I've always said the only way you can diagnose the AMM is by substitution with a known good one. Good advice was to test and keep an AMM and an ECU for every type of Volvo you own, but that advice is useless after the fact.

Best thing to do is look for false air; vacuum leaks, poor electrical connection, maybe even fuel pressure trouble, and if that fails, find someone with the same engine and fuel system and do some swapping. The resistance measurements purporting to read the hot wire that are suggested in the literature are next to useless.

I just fixed my daughter's car using the rest voltage as a hint the AMM went south, but wasn't confident until swapping in a spare fixed it, and only certain when re-installing the suspect unit broke it again.
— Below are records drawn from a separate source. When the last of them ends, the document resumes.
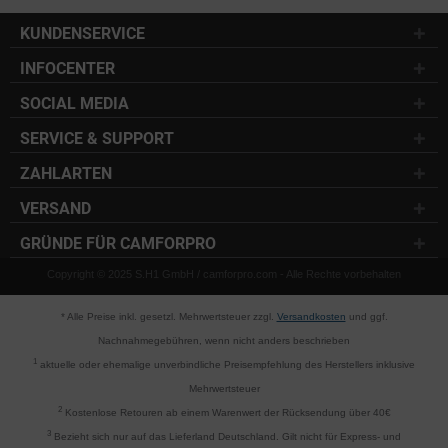
KUNDENSERVICE
INFOCENTER
SOCIAL MEDIA
SERVICE & SUPPORT
ZAHLARTEN
VERSAND
GRÜNDE FÜR CAMFORPRO
Copyright © 2025 S.H1 GmbH / camforpro.com - Alle Rechte vorbehalten
* Alle Preise inkl. gesetzl. Mehrwertsteuer zzgl.
Versandkosten
und ggf.
Nachnahmegebühren, wenn nicht anders beschrieben
1
aktuelle oder ehemalige unverbindliche Preisempfehlung des Herstellers inklusive
Mehrwertsteuer
2
Kostenlose Retouren ab einem Warenwert der Rücksendung über 40€
3
Bezieht sich nur auf das Lieferland Deutschland. Gilt nicht für Express- und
First, after checking fuel pressure, I checked the battery supply to the AMM. This is an orange wire on a 91 240. Key on engine stalled.

amm5157.jpg


Next, I check the output voltage the AMM produces without any air flow. On a 240, this is a white/red wire. A gentle tweak of the corrugated AMM hose produces a fluctuation indicating the AMM is responsive. By experience, I've learned to distrust the -016 AMM if it shows much less than 1.4V at rest.

amm5043.jpg


Next, I check the output voltage in our 89 245 just to remind me where it ought to be:

amm0832.jpg


My spare stash is getting low on tested units. Swapped one in -- symptoms gone. Swapped the old one back, symptoms return. By the way, the symptoms on her 91 (380K miles) were it wouldn't idle and only ran at all with a lot of footplay on the accelerator.